The future of Europe as a political project may depend on how the union and its individual member states respond to the Islamic State threat.
With the March 22nd Brussels attacks, the Islamic State did not merely hit Belgium: as Dabiq, the organization's gory and glossy online magazine stressed, it also struck Europe "at its heart." Indeed, the second bombing on that day, at the Maalbeek Metro station, took place on the outskirts of the so-called European District, where most of the European Union's institutions have their headquarters. It happened within half a mile of the Berlaymont, the massive, austere building which hosts the European Commission. Beyond the symbolism, the terror campaign that the Islamic State is waging on the continent is shaking a weakened Union and could ultimately undermine the European project.
The decision to open a new front in Europe might be a consequence of the recent setbacks that the Islamic State has experienced in Syria and Iraq. But the move also fits within the group's notion that Western Muslims inhabit a "grey zone," neither following the ways of the fantasized caliphate, nor fully integrating with the Western mainstream. Through repeated terrorist attacks, the Islamic State hopes to provoke a political and security backlash against these Muslims, thus pushing them to embrace the radicals and, eventually, to join the caliphate. The group's call on its followers to assassinate liberal or moderate Muslim clerics in Europe (and in the U.S.) serves the same purpose: ensuring that there is no space for dialogue, let alone for integration.
In the Islamic State's own words, "Paris was a warning. Brussels was a reminder. What is yet to come will be more devastating and bitter." In France alone, several plots have been foiled before and since the Paris attacks and French officials have repeatedly warned of the possibility of chemical attacks. With more than 5,000 European jihadists believed to have at some point travelled to the battlefields of the Levant, the group can rely on a sizeable reservoir of potential operatives -- in addition to other, homegrown radicals. The magnitude of the threat is such that successful attacks are bound to happen again. For security agencies, it amounts to ping-pong with too many balls in play.
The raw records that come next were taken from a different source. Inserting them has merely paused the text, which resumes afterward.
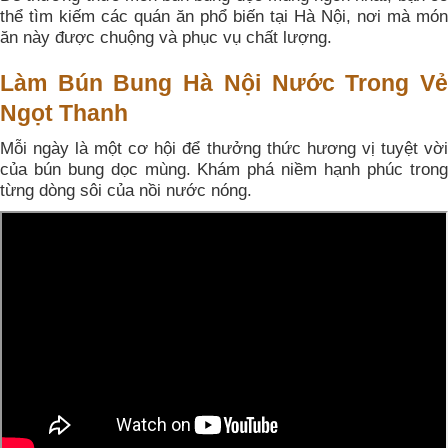
thể tìm kiếm các quán ăn phổ biến tại Hà Nội, nơi mà món
ăn này được chuộng và phục vụ chất lượng.
Làm Bún Bung Hà Nội Nước Trong Vẻ
Ngọt Thanh
Mỗi ngày là một cơ hội để thưởng thức hương vị tuyệt vời
của bún bung dọc mùng. Khám phá niềm hạnh phúc trong
từng dòng sôi của nồi nước nóng.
Yet the recent attacks also exposed -- and indeed exploited -- some of the E.U.'s structural weaknesses. Abdelhamid Abaaoud, the organizer of the Paris attacks, boasted in an earlier interview how he managed to escape surveillance and go back and forth to Syria. Just as the monetary union was created without a fiscal union, free movement across Europe was established without strong security cooperation, both among member states and on the Union's external borders. It took an astonishing seven years -- and attacks on two European capitals -- for the European Parliament to adopt the "Passengers Name Record," a much needed framework that allows member states to share air travel data.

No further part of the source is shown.